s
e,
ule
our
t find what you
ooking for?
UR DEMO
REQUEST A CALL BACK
==
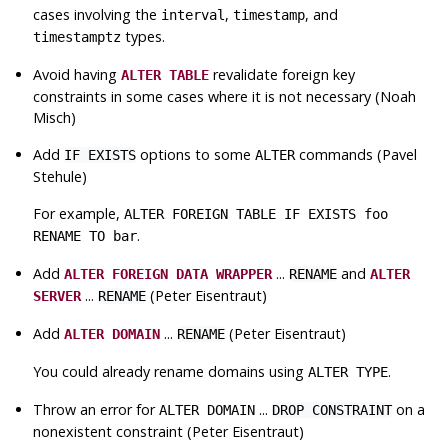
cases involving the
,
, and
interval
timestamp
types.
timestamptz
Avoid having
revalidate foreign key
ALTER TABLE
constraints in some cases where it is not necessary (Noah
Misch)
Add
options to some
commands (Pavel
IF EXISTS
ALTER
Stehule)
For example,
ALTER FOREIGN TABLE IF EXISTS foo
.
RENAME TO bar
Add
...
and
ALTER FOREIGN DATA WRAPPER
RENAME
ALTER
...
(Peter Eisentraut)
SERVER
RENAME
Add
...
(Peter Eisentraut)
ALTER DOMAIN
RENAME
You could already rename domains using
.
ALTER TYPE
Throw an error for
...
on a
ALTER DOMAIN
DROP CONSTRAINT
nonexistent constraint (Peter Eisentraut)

◆ **WHAT THE TASK REQUIRES**
When a line contains the string "EXISTS", copy it from the records.

◆ **RESPONSE**
IF EXISTS
ALTER FOREIGN TABLE IF EXISTS foo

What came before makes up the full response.